> [EXERCISE OBJECTIVE]: Skipping all images, output the listing word for word.
□ □ □ □ □
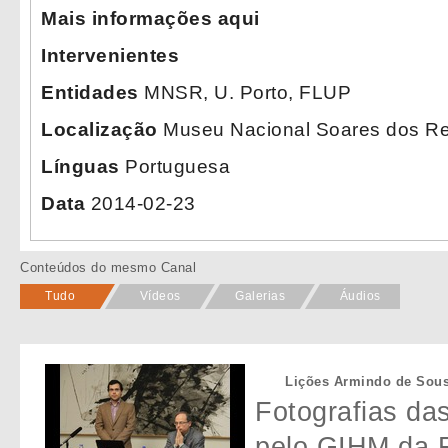
Mais informações aqui
Intervenientes
Entidades
MNSR, U. Porto, FLUP
Localização
Museu Nacional Soares dos Re
Línguas
Portuguesa
Data
2014-02-23
Conteúdos do mesmo Canal
Tudo
Vídeos
Galerias
Áudios
Lições Armindo de Sousa
Fotografias da
pelo GIHM da F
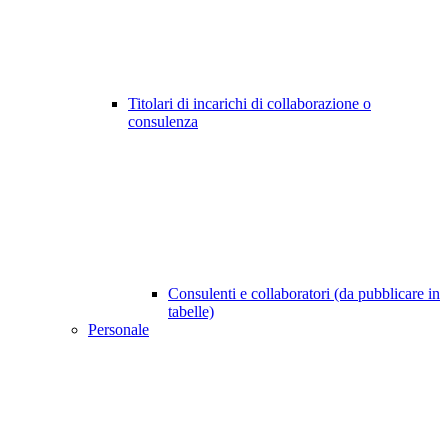
Titolari di incarichi di collaborazione o
consulenza
Consulenti e collaboratori (da pubblicare in
tabelle)
Personale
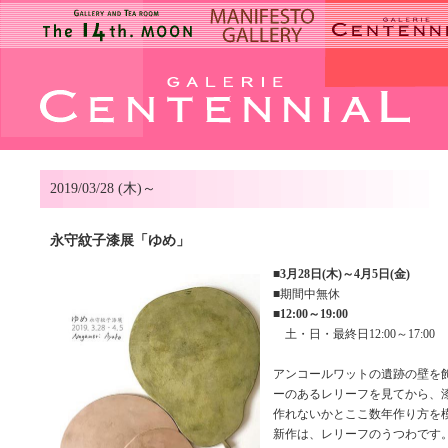
2019/03/28 (木)～
永守紋子漆展「ゆめ」
■
3月28日(木)～4月5日(金)
■期間中無休
■
12:00～19:00
土・日・最終日12:00～17:00
アンコールワットの遺跡の壁を
ーのあるレリーフを見てから、
作れないかとここ数年作り方を
新作は、レリーフのうつわです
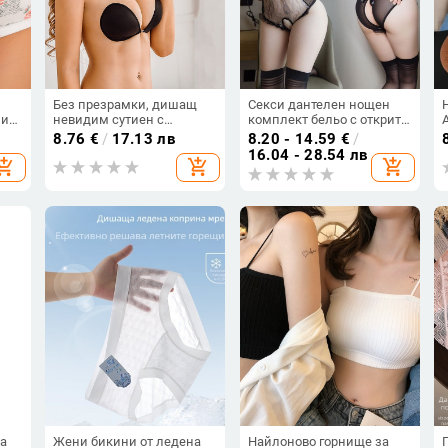
Без презрамки, дишащ
Секси дантелен нощен
 и
невидим сутиен с
комплект бельо с открит
повдигащ механизъм и
чатал, костюм
8.76
€
/
17.13 лв
8.20 - 14.59
€
/
ям
сватбена рокля,
камериерка за ролеви
16.04 - 28.54 лв
hopping_cart
add_shopping_cart
add_shopping_cart
.
силиконов сутиен,
игри
неплъзгащ се пластир за
гърди, пластир за гърди
а
Жени бикини от ледена
Найлоново горнище за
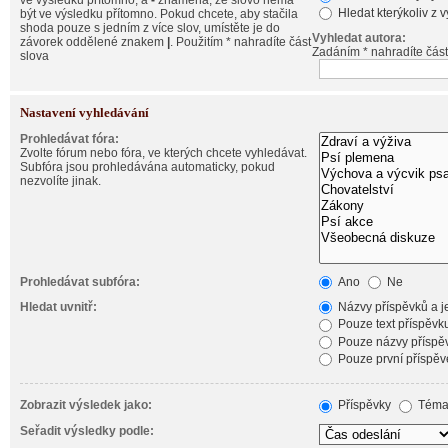
ve výsledku přítomno, a
-
znamená, že slovo nemá
Hledat kterýkoliv z 
být ve výsledku přítomno. Pokud chcete, aby stačila
shoda pouze s jedním z více slov, umístěte je do
Vyhledat autora:
závorek oddělené znakem
|
. Použitím * nahradíte část
Zadáním * nahradíte část
slova
Nastavení vyhledávání
Prohledávat fóra:
Zvolte fórum nebo fóra, ve kterých chcete vyhledávat.
Subfóra jsou prohledávána automaticky, pokud
nezvolíte jinak.
Prohledávat subfóra:
Ano
Ne
Hledat uvnitř:
Názvy příspěvků a je
Pouze text příspěvk
Pouze názvy příspě
Pouze první příspěv
Zobrazit výsledek jako:
Příspěvky
Téma
Seřadit výsledky podle:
□ □ □ □ □
> [ANSWER BOX]:
Mais informações aqui
Intervenientes
Entidades
MNSR, U. Porto, FLUP
Localização
Museu Nacional Soares dos Re
Línguas
Portuguesa
Data
2014-02-23
Conteúdos do mesmo Canal
Tudo
Vídeos
Galerias
Áudios
Lições Armindo de Sousa
Fotografias da
pelo GIHM da F
Titolari di incarichi di collaborazione o
consulenza
Consulenti e collaboratori (da pubblicare in
tabelle)
Personale
2019/03/28 (木)～
永守紋子漆展「ゆめ」
■
3月28日(木)～4月5日(金)
■期間中無休
■
12:00～19:00
土・日・最終日12:00～17:00
アンコールワットの遺跡の壁を
ーのあるレリーフを見てから、
作れないかとここ数年作り方を
新作は、レリーフのうつわです
Без презрамки, дишащ
Секси дантелен нощен
 и
невидим сутиен с
комплект бельо с открит
повдигащ механизъм и
чатал, костюм
8.76
€
/
17.13 лв
8.20 - 14.59
€
/
ям
сватбена рокля,
камериерка за ролеви
16.04 - 28.54 лв
hopping_cart
add_shopping_cart
add_shopping_cart
.
силиконов сутиен,
игри
неплъзгащ се пластир за
гърди, пластир за гърди
а
Жени бикини от ледена
Найлоново горнище за
ve výsledku přítomno, a
-
znamená, že slovo nemá
Hledat kterýkoliv z 
být ve výsledku přítomno. Pokud chcete, aby stačila
shoda pouze s jedním z více slov, umístěte je do
Vyhledat autora:
závorek oddělené znakem
|
. Použitím * nahradíte část
Zadáním * nahradíte část
slova
Nastavení vyhledávání
Prohledávat fóra:
Zvolte fórum nebo fóra, ve kterých chcete vyhledávat.
Subfóra jsou prohledávána automaticky, pokud
nezvolíte jinak.
Prohledávat subfóra:
Ano
Ne
Hledat uvnitř:
Názvy příspěvků a je
Pouze text příspěvk
Pouze názvy příspě
Pouze první příspěv
Zobrazit výsledek jako:
Příspěvky
Téma
Seřadit výsledky podle:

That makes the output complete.